[Dataset entries]
*** Begin section ***

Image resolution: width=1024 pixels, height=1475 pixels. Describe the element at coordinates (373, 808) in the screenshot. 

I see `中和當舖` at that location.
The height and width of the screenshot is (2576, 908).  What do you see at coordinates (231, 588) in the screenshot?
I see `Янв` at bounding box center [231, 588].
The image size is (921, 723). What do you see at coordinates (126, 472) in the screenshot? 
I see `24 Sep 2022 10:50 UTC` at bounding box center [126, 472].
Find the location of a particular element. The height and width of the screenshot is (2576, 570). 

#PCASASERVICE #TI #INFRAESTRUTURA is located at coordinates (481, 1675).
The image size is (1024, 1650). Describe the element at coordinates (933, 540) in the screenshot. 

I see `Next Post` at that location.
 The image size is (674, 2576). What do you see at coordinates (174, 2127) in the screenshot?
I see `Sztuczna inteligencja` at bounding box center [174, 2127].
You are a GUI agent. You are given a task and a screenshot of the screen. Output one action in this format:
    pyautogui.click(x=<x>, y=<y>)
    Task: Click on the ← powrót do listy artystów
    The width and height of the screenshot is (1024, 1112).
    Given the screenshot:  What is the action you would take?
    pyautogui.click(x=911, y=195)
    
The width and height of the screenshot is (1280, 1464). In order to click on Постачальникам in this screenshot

*** End section ***

The records above should be repeated exactly. Print them all.

Image resolution: width=1024 pixels, height=1475 pixels. Describe the element at coordinates (373, 808) in the screenshot. 

I see `中和當舖` at that location.
The height and width of the screenshot is (2576, 908).  What do you see at coordinates (231, 588) in the screenshot?
I see `Янв` at bounding box center [231, 588].
The image size is (921, 723). What do you see at coordinates (126, 472) in the screenshot? 
I see `24 Sep 2022 10:50 UTC` at bounding box center [126, 472].
Find the location of a particular element. The height and width of the screenshot is (2576, 570). 

#PCASASERVICE #TI #INFRAESTRUTURA is located at coordinates (481, 1675).
The image size is (1024, 1650). Describe the element at coordinates (933, 540) in the screenshot. 

I see `Next Post` at that location.
 The image size is (674, 2576). What do you see at coordinates (174, 2127) in the screenshot?
I see `Sztuczna inteligencja` at bounding box center [174, 2127].
You are a GUI agent. You are given a task and a screenshot of the screen. Output one action in this format:
    pyautogui.click(x=<x>, y=<y>)
    Task: Click on the ← powrót do listy artystów
    The width and height of the screenshot is (1024, 1112).
    Given the screenshot:  What is the action you would take?
    pyautogui.click(x=911, y=195)
    
The width and height of the screenshot is (1280, 1464). In order to click on Постачальникам in this screenshot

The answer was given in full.